| What this task involves |
From the entries below, work out how many lines contain the string "文件管理"; answer with the number alone.

(Dataset records)
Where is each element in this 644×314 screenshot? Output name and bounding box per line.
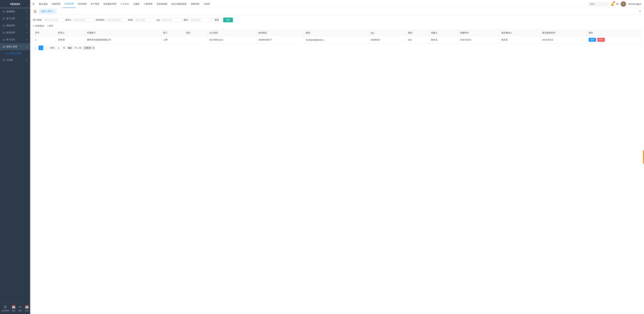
cell-department: 人事 (161, 36, 184, 43)
nav-erp[interactable]: ERP管理 (76, 0, 89, 8)
menu-toggle[interactable]: ☰ (30, 2, 37, 5)
prev-page-button[interactable]: ‹ (33, 45, 38, 50)
reset-button[interactable]: 重置 (212, 17, 222, 22)
refresh-button[interactable]: ↻ 刷新数据 (33, 24, 44, 27)
customer-name-label: 客户名称 (33, 18, 42, 21)
user-avatar[interactable]: 头 (621, 1, 626, 7)
tab-close-icon[interactable]: ✕ (53, 10, 54, 12)
filter-toolbar: 客户名称 联系人 移动电话 邮箱 QQ (33, 17, 641, 22)
sidebar-bottom-forum[interactable]: 📅 论坛 (25, 305, 29, 312)
cell-office-phone: 010-86551122 (207, 36, 256, 43)
nav-production[interactable]: 生产管理 (88, 0, 101, 8)
action-bar: ↻ 刷新数据 + 新增 (33, 24, 641, 27)
order-icon: ⚖ (3, 31, 5, 34)
nav-aftersale[interactable]: 售后服务管理 (101, 0, 118, 8)
total-text: 共 1 条 (75, 46, 81, 49)
cell-last-modifier: 陈冬瓜 (499, 36, 540, 43)
qq-input[interactable] (160, 18, 182, 22)
cell-index: 1 (33, 36, 56, 43)
cell-customer: 柳州市全钱科技有限公司 (85, 36, 161, 43)
col-mobile: 移动电话 (256, 30, 304, 36)
sidebar-item-customer[interactable]: ⚖ 客户关系 ▼ (0, 15, 30, 22)
notification-icon[interactable]: 🔔 (610, 2, 614, 6)
user-name[interactable]: chendonggua (628, 3, 641, 5)
wechat-input[interactable] (189, 18, 210, 22)
search-button[interactable]: 搜索 (223, 17, 233, 22)
sidebar-item-contact[interactable]: ⚖ 联系人管理 ▲ (0, 43, 30, 50)
goto-label: 到第 (50, 46, 54, 49)
cell-mobile: 18056035077 (256, 36, 304, 43)
page-unit: 页 (63, 46, 65, 49)
base-arrow-icon: ▼ (26, 11, 28, 12)
add-button[interactable]: + 新增 (47, 24, 53, 27)
notes-icon: ✏ (19, 305, 22, 309)
sidebar-item-order[interactable]: ⚖ 跟单管理 ▼ (0, 29, 30, 36)
goto-page-input[interactable] (55, 46, 62, 50)
col-action: 操作 (587, 30, 641, 36)
file-icon: ☰ (4, 305, 6, 309)
sidebar: ⚖ 基础数据 ▼ ⚖ 客户关系 ▼ ⚖ 商机管理 ▼ ⚖ 跟单管理 ▼ (0, 8, 30, 314)
delete-button[interactable]: 删除 (598, 38, 605, 42)
message-icon[interactable]: ✉ (616, 2, 619, 6)
sidebar-bottom: ☰ 文件管理 📅 日程 ✏ 笔记 📅 论坛 (0, 303, 30, 314)
table-row: 1 薛经理 柳州市全钱科技有限公司 人事 010-86551122 180560… (33, 36, 641, 43)
col-create-time: 创建时间 (458, 30, 499, 36)
sidebar-sub-contact-manage[interactable]: ⚖ 联系人管理 (0, 50, 30, 57)
email-input[interactable] (133, 18, 155, 22)
col-department: 部门 (161, 30, 184, 36)
contact-manage-tab[interactable]: 联系人管理 ✕ (39, 9, 56, 14)
nav-default[interactable]: 默认桌面 (37, 0, 50, 8)
nav-right: 🔔 ✉ 头 chendonggua (586, 1, 644, 7)
page-size-select[interactable]: 15条/页 (82, 46, 95, 50)
app-logo: skyeye (0, 0, 30, 8)
nav-developer[interactable]: 开发者桌面 (154, 0, 170, 8)
sidebar-item-contract[interactable]: ⚖ 客户合同 ▼ (0, 36, 30, 43)
current-page-button[interactable]: 1 (38, 45, 43, 50)
col-customer: 所属客户 (85, 30, 161, 36)
goto-confirm-button[interactable]: 确定 (66, 46, 74, 50)
business-icon: ⚖ (3, 24, 5, 27)
nav-monitor[interactable]: 监控与报表系统 (170, 0, 189, 8)
contact-input[interactable] (72, 18, 94, 22)
customer-arrow-icon: ▼ (26, 18, 28, 19)
mobile-input[interactable] (105, 18, 127, 22)
page-content: 客户名称 联系人 移动电话 邮箱 QQ (30, 15, 644, 314)
business-arrow-icon: ▼ (26, 25, 28, 27)
cell-email: huangzq@gzaoji.c... (304, 36, 368, 43)
wechat-label: 微信 (184, 18, 188, 21)
refresh-icon: ↻ (33, 25, 35, 27)
nav-cloud[interactable]: 云服务 (131, 0, 142, 8)
discuss-icon: ⚖ (3, 59, 5, 61)
contact-group: 联系人 (66, 18, 94, 22)
col-email: 邮箱 (304, 30, 368, 36)
col-last-modify-time: 最后修改时间 (540, 30, 587, 36)
nav-workflow[interactable]: 流程管理 (189, 0, 202, 8)
home-icon[interactable]: 🏠 (32, 10, 39, 13)
mobile-group: 移动电话 (96, 18, 127, 22)
nav-personal[interactable]: 个人中心 (118, 0, 131, 8)
nav-crm[interactable]: CRM管理 (62, 0, 76, 8)
next-page-button[interactable]: › (44, 45, 49, 50)
nav-miniapp[interactable]: 小程序 (202, 0, 212, 8)
nav-hr[interactable]: 人事管理 (142, 0, 154, 8)
sidebar-bottom-file[interactable]: ☰ 文件管理 (2, 305, 9, 312)
table-header-row: 序号 联系人 所属客户 部门 职位 办公电话 移动电话 邮箱 QQ 微信 创建人… (33, 30, 641, 36)
sidebar-bottom-calendar[interactable]: 📅 日程 (12, 305, 16, 312)
sidebar-item-discuss[interactable]: ⚖ 讨论板 ▼ (0, 57, 30, 64)
contact-icon: ⚖ (3, 45, 5, 48)
content-area: 🏠 联系人管理 ✕ ▼ 客户名称 联系人 移动电话 (30, 8, 644, 314)
sidebar-item-base[interactable]: ⚖ 基础数据 ▼ (0, 8, 30, 15)
tab-expand-icon[interactable]: ▼ (637, 10, 643, 13)
qq-label: QQ (156, 19, 160, 21)
global-search-input[interactable] (588, 2, 608, 6)
notification-badge (614, 1, 615, 3)
col-office-phone: 办公电话 (207, 30, 256, 36)
cell-contact: 薛经理 (56, 36, 85, 43)
cell-create-time: 2020-08-02 (458, 36, 499, 43)
sidebar-item-business[interactable]: ⚖ 商机管理 ▼ (0, 22, 30, 29)
customer-name-input[interactable] (42, 18, 64, 22)
edit-button[interactable]: 编辑 (589, 38, 596, 42)
sidebar-bottom-notes[interactable]: ✏ 笔记 (18, 305, 22, 312)
col-index: 序号 (33, 30, 56, 36)
nav-school[interactable]: 学校管理 (50, 0, 62, 8)
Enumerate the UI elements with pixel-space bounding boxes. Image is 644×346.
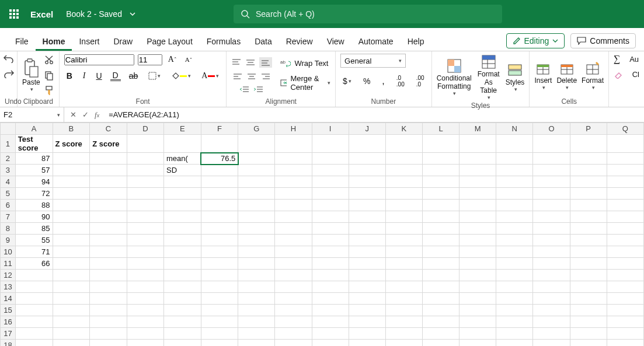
cell[interactable] xyxy=(422,211,459,223)
tab-help[interactable]: Help xyxy=(401,37,431,51)
align-bottom-button[interactable] xyxy=(259,57,272,68)
cell[interactable] xyxy=(127,246,163,258)
cell[interactable] xyxy=(570,188,607,200)
cell[interactable] xyxy=(53,293,90,305)
cell[interactable] xyxy=(312,246,349,258)
cell[interactable] xyxy=(127,270,163,281)
cell[interactable] xyxy=(459,281,496,293)
enter-formula-button[interactable]: ✓ xyxy=(82,110,89,119)
cell[interactable] xyxy=(385,328,422,340)
cell[interactable] xyxy=(238,235,275,246)
row-header[interactable]: 13 xyxy=(1,281,16,293)
cell[interactable] xyxy=(349,305,385,316)
search-box[interactable]: Search (Alt + Q) xyxy=(234,5,502,23)
cell[interactable] xyxy=(312,340,349,347)
cell[interactable] xyxy=(422,293,459,305)
decrease-indent-button[interactable] xyxy=(239,85,250,93)
cell[interactable] xyxy=(349,211,385,223)
align-left-button[interactable] xyxy=(232,72,243,81)
tab-formulas[interactable]: Formulas xyxy=(200,37,248,51)
cell[interactable] xyxy=(570,293,607,305)
cell[interactable] xyxy=(459,340,496,347)
cell[interactable] xyxy=(127,305,163,316)
cell[interactable] xyxy=(127,258,163,270)
cell[interactable] xyxy=(164,211,201,223)
cell[interactable] xyxy=(312,293,349,305)
increase-decimal-button[interactable]: .0.00 xyxy=(394,74,407,89)
align-middle-button[interactable] xyxy=(245,58,256,67)
double-underline-button[interactable]: D xyxy=(110,71,121,81)
col-header[interactable]: N xyxy=(496,123,533,135)
cell[interactable] xyxy=(385,211,422,223)
cell[interactable] xyxy=(238,188,275,200)
row-header[interactable]: 4 xyxy=(1,176,16,188)
cell[interactable] xyxy=(459,223,496,235)
cell[interactable] xyxy=(385,340,422,347)
doc-menu-chevron[interactable] xyxy=(129,11,136,18)
cell[interactable] xyxy=(312,176,349,188)
underline-button[interactable]: U xyxy=(93,70,104,82)
cell[interactable] xyxy=(238,165,275,176)
cell[interactable] xyxy=(15,293,53,305)
cell[interactable] xyxy=(164,200,201,211)
cell[interactable] xyxy=(422,176,459,188)
cell[interactable] xyxy=(385,305,422,316)
cell[interactable] xyxy=(90,305,127,316)
clear-button[interactable]: Cl xyxy=(614,70,639,79)
cell[interactable] xyxy=(201,211,238,223)
cell[interactable] xyxy=(275,200,312,211)
cell[interactable] xyxy=(570,165,607,176)
cell[interactable] xyxy=(496,153,533,165)
cell[interactable] xyxy=(385,223,422,235)
cell[interactable] xyxy=(275,328,312,340)
cell[interactable] xyxy=(90,246,127,258)
row-header[interactable]: 5 xyxy=(1,188,16,200)
cell[interactable] xyxy=(385,188,422,200)
cell[interactable] xyxy=(201,246,238,258)
cell[interactable] xyxy=(164,316,201,328)
cell[interactable] xyxy=(312,211,349,223)
formula-input[interactable]: =AVERAGE(A2:A11) xyxy=(105,110,644,119)
cell[interactable] xyxy=(533,153,570,165)
row-header[interactable]: 18 xyxy=(1,340,16,347)
cell[interactable] xyxy=(201,258,238,270)
cell[interactable] xyxy=(459,293,496,305)
comma-format-button[interactable]: , xyxy=(380,75,387,88)
cell[interactable] xyxy=(607,246,643,258)
format-cells-button[interactable]: Format▾ xyxy=(582,60,604,90)
cell[interactable] xyxy=(533,176,570,188)
spreadsheet-grid[interactable]: A B C D E F G H I J K L M N O P Q 1 Test… xyxy=(0,123,644,346)
cell[interactable] xyxy=(238,340,275,347)
cell[interactable] xyxy=(312,305,349,316)
cell[interactable] xyxy=(533,340,570,347)
col-header[interactable]: K xyxy=(385,123,422,135)
cell[interactable] xyxy=(422,270,459,281)
row-header[interactable]: 14 xyxy=(1,293,16,305)
cell[interactable] xyxy=(238,153,275,165)
cell[interactable] xyxy=(275,305,312,316)
select-all-corner[interactable] xyxy=(1,123,16,135)
cell[interactable] xyxy=(496,305,533,316)
cell[interactable]: 71 xyxy=(15,246,53,258)
cell[interactable] xyxy=(201,176,238,188)
cell[interactable] xyxy=(275,246,312,258)
cell[interactable] xyxy=(385,293,422,305)
cell[interactable] xyxy=(201,316,238,328)
cell[interactable] xyxy=(533,165,570,176)
cell[interactable]: 88 xyxy=(15,200,53,211)
row-header[interactable]: 7 xyxy=(1,211,16,223)
cell[interactable] xyxy=(570,235,607,246)
cell[interactable] xyxy=(496,328,533,340)
cell[interactable] xyxy=(164,305,201,316)
cell[interactable] xyxy=(238,200,275,211)
cell[interactable] xyxy=(275,235,312,246)
cell[interactable]: 94 xyxy=(15,176,53,188)
cell[interactable] xyxy=(53,246,90,258)
cell[interactable] xyxy=(422,153,459,165)
bold-button[interactable]: B xyxy=(64,70,75,82)
cell[interactable] xyxy=(459,246,496,258)
format-as-table-button[interactable]: Format As Table▾ xyxy=(478,54,500,100)
editing-mode-button[interactable]: Editing xyxy=(506,33,565,48)
cell[interactable] xyxy=(53,235,90,246)
cell[interactable] xyxy=(201,281,238,293)
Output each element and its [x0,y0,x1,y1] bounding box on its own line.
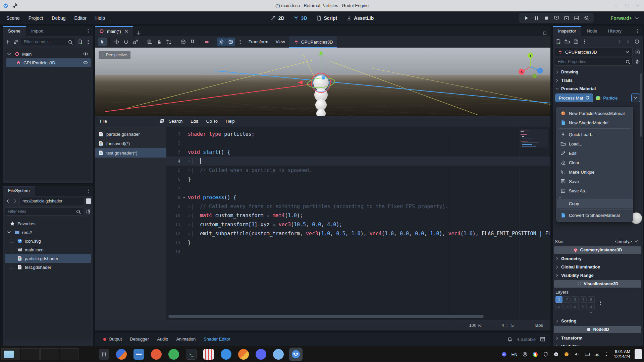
object-history-icon[interactable] [634,39,640,45]
open-docs-icon[interactable] [635,49,641,55]
section-drawing[interactable]: Drawing [553,68,643,76]
taskbar-app-chromium[interactable] [272,348,285,361]
panel-menu-icon[interactable] [635,28,641,34]
gizmo-y-ball[interactable]: Y [528,53,533,58]
workspace-cell[interactable] [40,348,59,360]
layer-button-7[interactable]: 7 [564,304,571,310]
scale-tool-button[interactable] [131,38,140,46]
z-axis-handle[interactable] [322,76,325,79]
indent-type[interactable]: Tabs [534,323,543,328]
shader-menu-file[interactable]: File [95,116,112,127]
workspace-assetlib[interactable]: AssetLib [342,14,377,22]
taskbar-app-media-player[interactable] [202,348,215,361]
code-line-6[interactable]: 6} [166,175,550,184]
file-filter-field[interactable] [5,207,83,216]
workspace-script[interactable]: Script [313,14,341,22]
favorites-row[interactable]: Favorites: [5,219,91,228]
select-tool-button[interactable] [98,38,107,46]
menu-item-copy[interactable]: Copy [557,199,633,208]
close-tab-icon[interactable] [123,28,129,34]
menu-help[interactable]: Help [91,11,109,25]
bottom-tab-output[interactable]: Output [100,333,125,346]
section-visibility-range[interactable]: Visibility Range [553,271,643,280]
movie-maker-button[interactable] [582,14,591,22]
code-line-1[interactable]: 1shader_type particles; [166,129,550,138]
taskbar-app-firefox[interactable] [237,348,250,361]
tray-label-en[interactable]: EN [512,352,518,357]
bottom-tab-shader-editor[interactable]: Shader Editor [200,333,234,346]
perspective-menu[interactable]: Perspective [99,51,130,59]
property-filter-input[interactable] [555,58,632,65]
file-res---[interactable]: res:// [5,228,91,237]
tray-chrome-ball[interactable] [532,351,538,357]
snap-tool-button[interactable] [188,38,197,46]
load-resource-icon[interactable] [564,39,570,45]
eye-icon[interactable] [83,60,89,66]
shader-menu-help[interactable]: Help [222,116,239,127]
taskbar-app-discord[interactable] [254,348,268,361]
expand-bottom-panel-icon[interactable] [540,336,546,342]
layer-button-2[interactable]: 2 [564,296,571,303]
viewport-3d[interactable]: Perspective Y X [95,48,550,116]
menu-scene[interactable]: Scene [2,11,24,25]
chevron-down-icon[interactable] [633,238,639,244]
menu-item-load-[interactable]: Load... [557,139,633,148]
code-line-8[interactable]: 8void process() { [166,193,550,202]
chevron-down-icon[interactable] [6,229,12,235]
gizmo-x-ball[interactable]: X [519,69,525,75]
taskbar-app-system-settings[interactable] [97,348,111,361]
zoom-level[interactable]: 100 % [469,323,482,328]
tray-volume[interactable] [574,351,580,357]
viewport-menu-view[interactable]: View [272,36,288,48]
play-scene-button[interactable] [562,14,571,22]
taskbar-app-green-editor[interactable] [167,348,180,361]
camera-tool-button[interactable] [203,38,211,46]
workspace-2d[interactable]: 2D [267,14,288,22]
code-line-13[interactable]: 13} [166,238,550,247]
chevron-down-icon[interactable] [6,51,12,57]
bottom-tab-debugger[interactable]: Debugger [126,333,152,346]
show-desktop-tile[interactable] [635,349,642,359]
fold-column[interactable] [180,195,188,199]
axis-navigation-gizmo[interactable]: Y X [516,51,546,81]
section-transform[interactable]: Transform [553,334,643,342]
taskbar-app-godot[interactable] [289,348,303,361]
skin-value[interactable]: <empty> [615,239,632,244]
resource-menu-icon[interactable] [582,39,588,45]
tray-discord-mini[interactable] [501,351,507,357]
panel-menu-icon[interactable] [85,188,91,194]
menu-editor[interactable]: Editor [70,11,91,25]
shader-file--unsaved----[interactable]: [unsaved](*) [95,139,166,148]
play-button[interactable] [522,14,531,22]
save-resource-icon[interactable] [573,39,579,45]
globe-tool-button[interactable] [226,38,235,46]
split-view-toggle[interactable] [86,198,91,204]
shader-menu-search[interactable]: Search [165,116,186,127]
eye-icon[interactable] [83,51,89,57]
attach-script-icon[interactable] [77,39,83,45]
menu-item-new-particleprocessmaterial[interactable]: New ParticleProcessMaterial [557,109,633,118]
history-back-icon[interactable] [616,39,623,45]
x-axis-arrow[interactable] [298,80,303,84]
expand-viewport-icon[interactable] [542,30,548,36]
section-sorting[interactable]: Sorting [553,317,643,325]
tray-shield[interactable] [543,351,549,357]
file-test.gdshader[interactable]: test.gdshader [5,263,91,272]
scene-filter-input[interactable] [21,38,75,46]
process-material-assign-button[interactable]: Process Mat [555,94,593,102]
nav-forward-icon[interactable] [12,198,18,204]
rotate-tool-button[interactable] [122,38,130,46]
new-resource-icon[interactable] [555,39,561,45]
file-icon.svg[interactable]: icon.svg [5,237,91,245]
taskbar-app-brave[interactable] [150,348,163,361]
shader-file-test.gdshader---[interactable]: test.gdshader(*) [95,148,166,158]
file-main.tscn[interactable]: main.tscn [5,245,91,254]
workspace-cell[interactable] [60,348,78,360]
tab-import[interactable]: Import [26,26,49,36]
horizontal-scrollbar[interactable] [168,315,484,318]
layer-button-5[interactable]: 5 [588,296,595,303]
file-filter-input[interactable] [5,208,83,215]
history-forward-icon[interactable] [625,39,631,45]
tray-keyboard[interactable] [584,351,590,357]
taskbar-clock[interactable]: 9:01 AM12/14/24 [614,349,630,359]
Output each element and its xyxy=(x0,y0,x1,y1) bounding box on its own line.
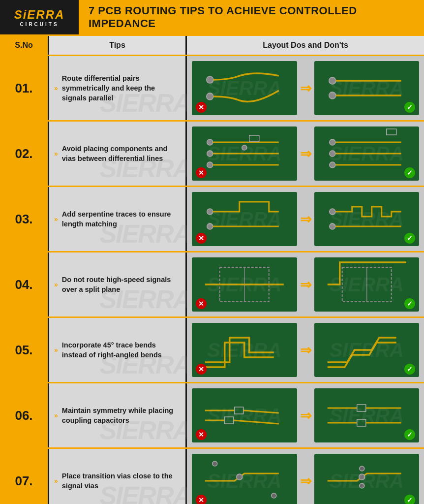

| Result of this exercise |
2